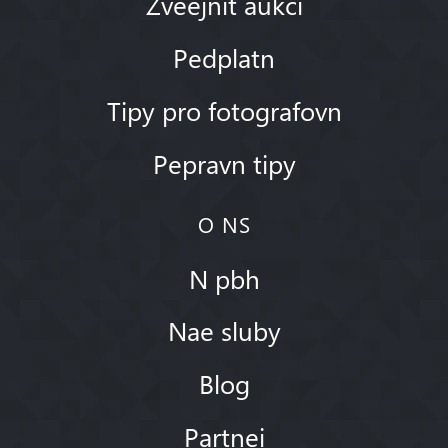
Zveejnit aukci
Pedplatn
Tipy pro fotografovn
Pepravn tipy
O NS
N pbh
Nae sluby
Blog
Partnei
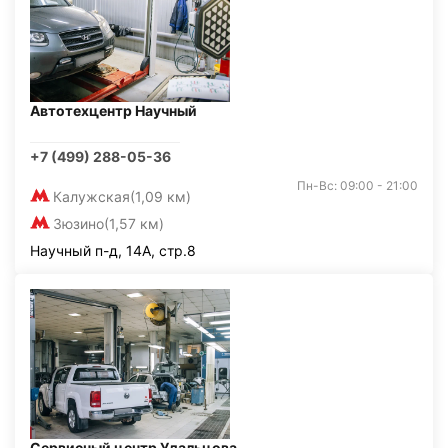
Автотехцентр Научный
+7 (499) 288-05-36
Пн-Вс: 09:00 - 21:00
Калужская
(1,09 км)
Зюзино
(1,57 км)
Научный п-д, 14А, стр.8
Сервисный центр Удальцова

.....

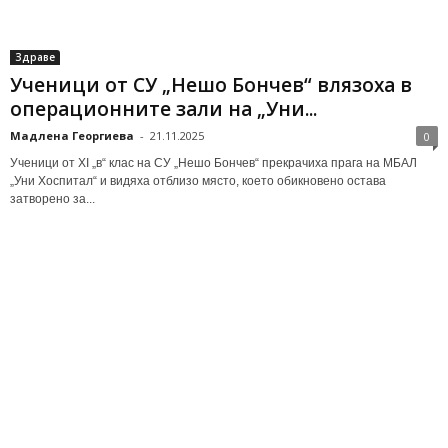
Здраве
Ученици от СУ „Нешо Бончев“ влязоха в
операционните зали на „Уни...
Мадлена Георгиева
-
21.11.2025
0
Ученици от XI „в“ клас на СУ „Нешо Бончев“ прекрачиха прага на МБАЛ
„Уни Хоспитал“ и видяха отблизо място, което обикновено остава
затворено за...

.....

* _WHAT YOU ARE ASKED TO DO_
Across the records above, return every line that contains the word "Нешо".

* _RESPONSE TO THE TASK_
Ученици от СУ „Нешо Бончев“ влязоха в
Ученици от XI „в“ клас на СУ „Нешо Бончев“ прекрачиха прага на МБАЛ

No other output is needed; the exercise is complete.